In [2]:
datadir = Path("/home/jdavidson/calms21/data")
base = "/home/jdavidson/calms21/"
files = sorted(datadir.glob("*npy"))
print(f"Found {len(files)} files")

Found 6 files


In [159]:
from pathlib import Path
import os, re, json, math
import numpy as np
import pandas as pd
from sklearn.model_selection import train_test_split
from sklearn.metrics import classification_report, confusion_matrix, average_precision_score, precision_recall_curve, f1_score
from tqdm import tqdm

# I/O
BASE = Path(base + "socialmapper_outputs")   # your features folder
DATADIR = Path(datadir)                      # where .npy labels live

# Task 3 label files (adjust names if yours differ)
TASK3_TRAIN = DATADIR / "calms21_task3_train.npy"
TASK3_TEST  = DATADIR / "calms21_task3_test.npy"

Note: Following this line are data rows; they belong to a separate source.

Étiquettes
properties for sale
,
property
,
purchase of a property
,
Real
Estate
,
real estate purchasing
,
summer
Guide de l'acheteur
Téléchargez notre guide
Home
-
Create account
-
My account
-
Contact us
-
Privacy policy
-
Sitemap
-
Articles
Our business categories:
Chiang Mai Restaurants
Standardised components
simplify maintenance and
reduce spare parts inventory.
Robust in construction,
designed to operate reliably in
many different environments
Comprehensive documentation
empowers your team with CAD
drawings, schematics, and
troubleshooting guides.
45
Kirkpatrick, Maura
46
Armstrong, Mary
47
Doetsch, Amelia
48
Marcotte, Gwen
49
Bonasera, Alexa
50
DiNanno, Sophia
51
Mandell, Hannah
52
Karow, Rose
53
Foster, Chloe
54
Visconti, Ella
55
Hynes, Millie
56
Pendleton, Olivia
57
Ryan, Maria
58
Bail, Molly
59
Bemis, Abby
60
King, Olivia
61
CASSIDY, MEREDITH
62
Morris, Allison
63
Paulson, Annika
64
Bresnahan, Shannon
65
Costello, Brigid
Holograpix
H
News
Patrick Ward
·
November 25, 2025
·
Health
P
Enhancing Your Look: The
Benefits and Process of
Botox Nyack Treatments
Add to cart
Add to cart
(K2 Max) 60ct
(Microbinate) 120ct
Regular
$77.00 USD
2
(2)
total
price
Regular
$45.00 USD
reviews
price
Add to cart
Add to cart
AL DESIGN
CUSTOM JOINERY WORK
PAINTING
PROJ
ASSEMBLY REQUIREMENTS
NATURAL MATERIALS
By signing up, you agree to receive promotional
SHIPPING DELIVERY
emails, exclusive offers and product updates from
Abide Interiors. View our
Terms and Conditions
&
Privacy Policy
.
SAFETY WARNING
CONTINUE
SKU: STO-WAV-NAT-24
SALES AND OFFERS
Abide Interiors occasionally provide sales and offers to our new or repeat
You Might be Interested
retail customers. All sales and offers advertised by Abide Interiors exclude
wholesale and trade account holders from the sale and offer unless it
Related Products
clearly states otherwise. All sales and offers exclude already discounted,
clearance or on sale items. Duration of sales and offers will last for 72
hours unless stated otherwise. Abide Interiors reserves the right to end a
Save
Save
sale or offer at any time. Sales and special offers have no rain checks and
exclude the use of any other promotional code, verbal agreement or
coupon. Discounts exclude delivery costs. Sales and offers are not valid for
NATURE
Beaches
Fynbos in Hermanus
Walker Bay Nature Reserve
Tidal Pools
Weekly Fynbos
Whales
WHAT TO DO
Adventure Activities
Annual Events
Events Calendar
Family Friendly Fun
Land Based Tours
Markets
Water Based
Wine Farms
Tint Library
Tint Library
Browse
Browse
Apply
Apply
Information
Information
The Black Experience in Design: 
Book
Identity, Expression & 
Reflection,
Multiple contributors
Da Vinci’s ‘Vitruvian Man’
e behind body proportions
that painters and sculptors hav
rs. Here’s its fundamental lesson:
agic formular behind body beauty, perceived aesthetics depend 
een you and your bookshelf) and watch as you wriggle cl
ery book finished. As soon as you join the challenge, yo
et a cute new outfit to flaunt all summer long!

# Behaviors to learn (7 new ones) 
TASK3_BEHAVIORS = ['approach', 'disengaged', 'groom', 'intromission', 'mount_attempt', 'sniff_face', 'whiterearing']

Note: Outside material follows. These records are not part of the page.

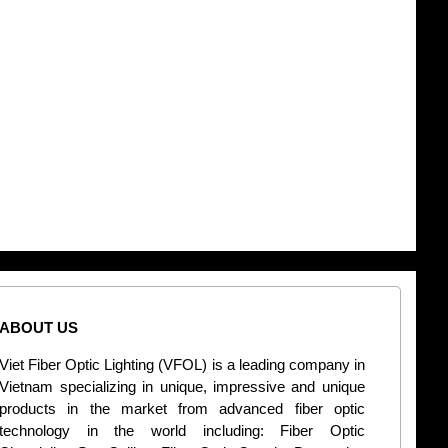
ABOUT US
CONT
Viet Fiber Optic Lighting (VFOL) is a leading company in
2
Vietnam specializing in unique, impressive and unique
Di
products in the market from advanced fiber optic
+
technology in the world including: Fiber Optic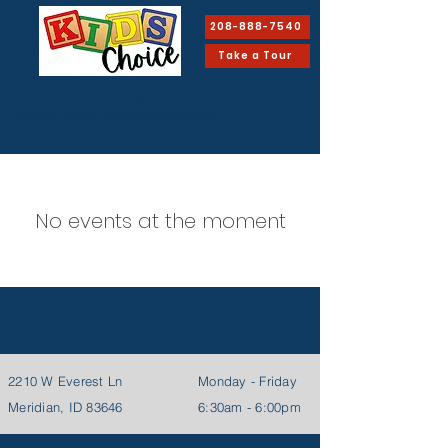
208-888-7540
Take a Tour
EARLY CHILDHOOD
Education Center
Proudly Serving Families since 2008
No events at the moment
2210 W Everest Ln
Monday - Friday
Meridian, ID 83646
6:30am - 6:00pm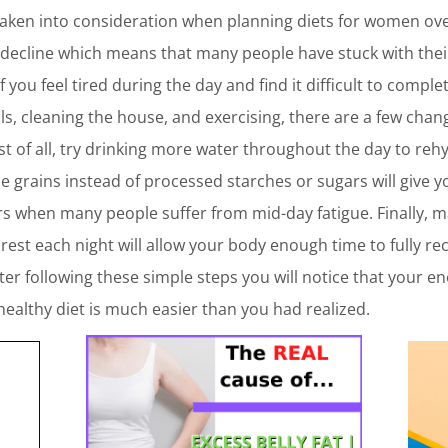
taken into consideration when planning diets for women over
o decline which means that many people have stuck with thei
If you feel tired during the day and find it difficult to compl
, cleaning the house, and exercising, there are a few chan
st of all, try drinking more water throughout the day to re
ole grains instead of processed starches or sugars will give
urs when many people suffer from mid-day fatigue. Finally, 
s rest each night will allow your body enough time to fully r
ter following these simple steps you will notice that your en
 healthy diet is much easier than you had realized.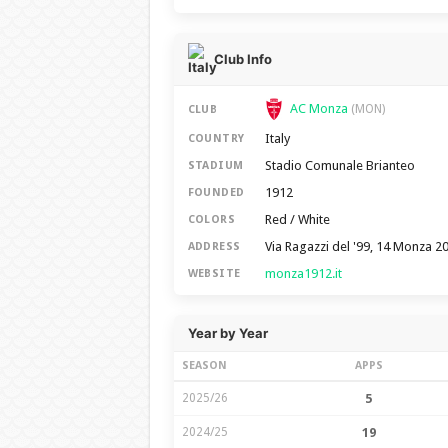
Club Info
AC Monza
(MON)
CLUB
Italy
COUNTRY
Stadio Comunale Brianteo
STADIUM
1912
FOUNDED
Red / White
COLORS
Via Ragazzi del '99, 14 Monza 2
ADDRESS
monza1912.it
WEBSITE
Year by Year
SEASON
APPS
2025/26
5
2024/25
19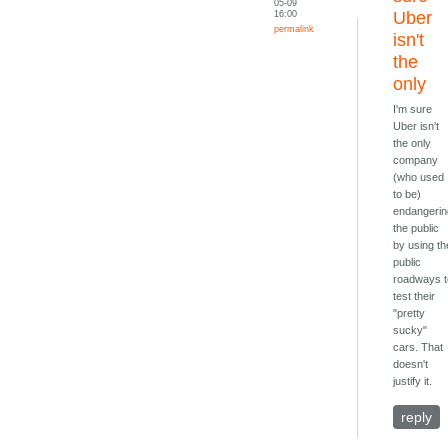
05-09
16:00
Uber
permalink
isn't
the
only
I'm sure
Uber isn't
the only
company
(who used
to be)
endangeri
the public
by using th
public
roadways 
test their
"pretty
sucky"
cars. That
doesn't
justify it.
reply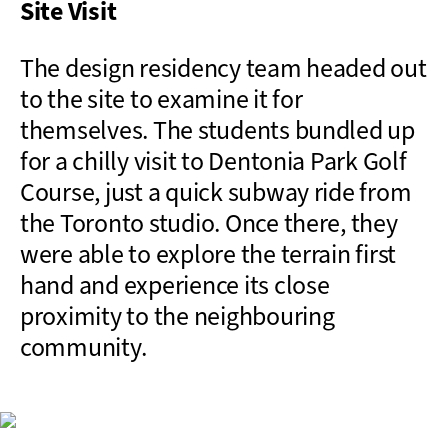
Site Visit
The design residency team headed out
to the site to examine it for
themselves. The students bundled up
for a chilly visit to Dentonia Park Golf
Course, just a quick subway ride from
the Toronto studio. Once there, they
were able to explore the terrain first
hand and experience its close
proximity to the neighbouring
community.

# temporal-stack params (must match what you used to build X_train/X_test before)
HALF = 50
SKIP = 2
ADD_POOL = True
POOL_STATS = ("mean","std")
SIGMA_STACK = 25
SIGMA_POOL  = 30

# parallelism
N_JOBS = 10

# split
TEST_SIZE = 0.2
RANDOM_STATE = 42

# XGBoost (GPU if available)
USE_GPU = True
XGB_PARAMS = dict(
    max_depth=8,
    learning_rate=0.05,
    n_estimators=1500,
    subsample=0.8,
    colsample_bytree=0.8,
    reg_alpha=0.0,
    reg_lambda=1.0,
    objective="binary:logistic",
    tree_method=("gpu_hist" if USE_GPU else "hist"),
    eval_metric="aucpr",
    n_jobs=0,
)

# ---- expected helpers from your current codebase ----
# - to_raw_seq(safe_seq)
# - load_gt_labels_from_many(...)  <-- we won't use; Task3 has its own label dicts
# - _load_concat_wavelet(BASE, safe_seq, persp, allow_pair_only=False)
# - temporal_stack_features(X, half_window, skip, add_pool, pool_stats, apply_to, sigma_stack, sigma_pool)
# - sliding_stats_block (if you decide not to use temporal stacking)

# 2) Load Task-3 labels

In [160]:
def _load_task3_dict(p: Path):
    d = np.load(p, allow_pickle=True).item()
    return d

def load_task3_labels(train_path: Path, test_path: Path):
    dtr = _load_task3_dict(train_path) if train_path.exists() else {}
    dte = _load_task3_dict(test_path)  if test_path.exists()  else {}
    return dtr, dte

task3_train_dict, task3_test_dict = load_task3_labels(TASK3_TRAIN, TASK3_TEST)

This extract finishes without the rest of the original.